→ The records
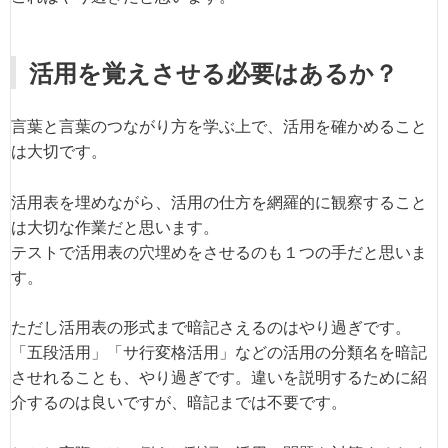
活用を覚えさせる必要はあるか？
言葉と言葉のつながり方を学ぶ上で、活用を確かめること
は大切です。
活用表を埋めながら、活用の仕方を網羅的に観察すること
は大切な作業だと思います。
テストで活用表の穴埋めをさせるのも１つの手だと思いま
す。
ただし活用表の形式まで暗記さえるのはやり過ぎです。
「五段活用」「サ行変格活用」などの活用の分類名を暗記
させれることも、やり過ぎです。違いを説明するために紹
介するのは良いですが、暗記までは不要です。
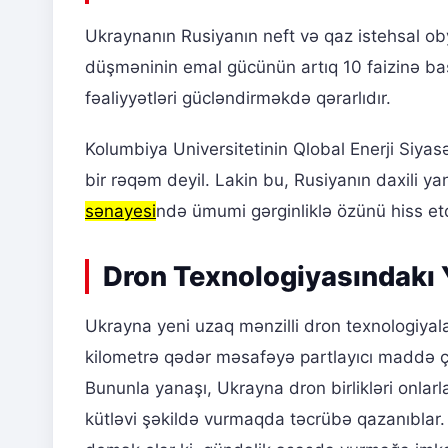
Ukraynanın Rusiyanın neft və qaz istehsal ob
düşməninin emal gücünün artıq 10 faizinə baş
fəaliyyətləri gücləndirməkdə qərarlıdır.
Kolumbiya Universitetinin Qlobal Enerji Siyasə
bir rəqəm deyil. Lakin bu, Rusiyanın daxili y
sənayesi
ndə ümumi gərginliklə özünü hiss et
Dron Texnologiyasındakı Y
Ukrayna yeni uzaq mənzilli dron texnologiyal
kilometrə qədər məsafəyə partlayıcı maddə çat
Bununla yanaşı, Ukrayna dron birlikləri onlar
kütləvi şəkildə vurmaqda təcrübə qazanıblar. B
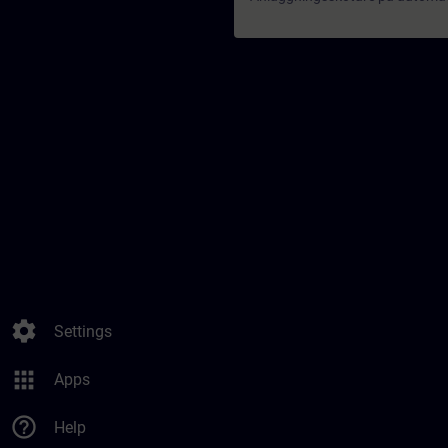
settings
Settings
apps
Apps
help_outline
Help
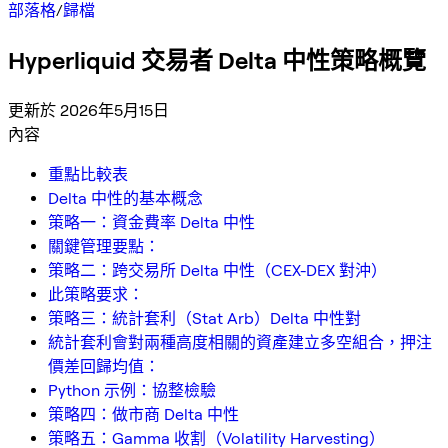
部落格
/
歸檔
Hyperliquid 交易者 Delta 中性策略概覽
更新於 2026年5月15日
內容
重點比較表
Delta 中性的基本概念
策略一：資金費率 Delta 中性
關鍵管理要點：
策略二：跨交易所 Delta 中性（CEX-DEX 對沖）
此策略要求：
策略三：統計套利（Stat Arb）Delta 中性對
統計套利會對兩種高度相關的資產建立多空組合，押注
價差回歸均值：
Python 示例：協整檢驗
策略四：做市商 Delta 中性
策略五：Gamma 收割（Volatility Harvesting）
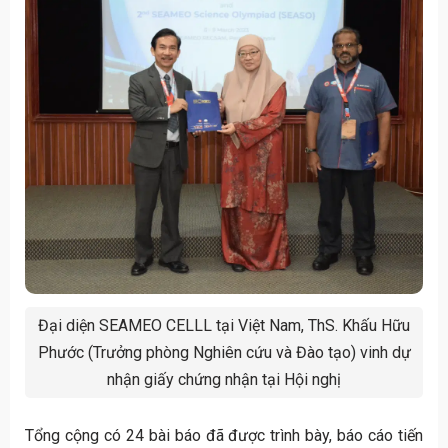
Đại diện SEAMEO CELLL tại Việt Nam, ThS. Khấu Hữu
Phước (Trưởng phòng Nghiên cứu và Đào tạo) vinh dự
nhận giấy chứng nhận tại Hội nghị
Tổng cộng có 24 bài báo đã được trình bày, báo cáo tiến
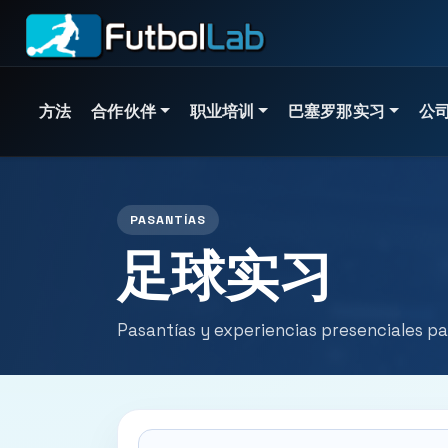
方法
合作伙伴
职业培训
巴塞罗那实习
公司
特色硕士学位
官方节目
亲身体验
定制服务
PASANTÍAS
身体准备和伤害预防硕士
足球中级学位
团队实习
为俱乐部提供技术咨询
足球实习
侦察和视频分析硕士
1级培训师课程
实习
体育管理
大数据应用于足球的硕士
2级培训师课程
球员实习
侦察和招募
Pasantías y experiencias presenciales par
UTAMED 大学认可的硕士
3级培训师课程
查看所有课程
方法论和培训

→ Task to carry out
From the listing above, copy out each line where the word "Rusiyanın" appears.

→ Problem solution
Ukraynanın Rusiyanın neft və qaz istehsal ob
bir rəqəm deyil. Lakin bu, Rusiyanın daxili y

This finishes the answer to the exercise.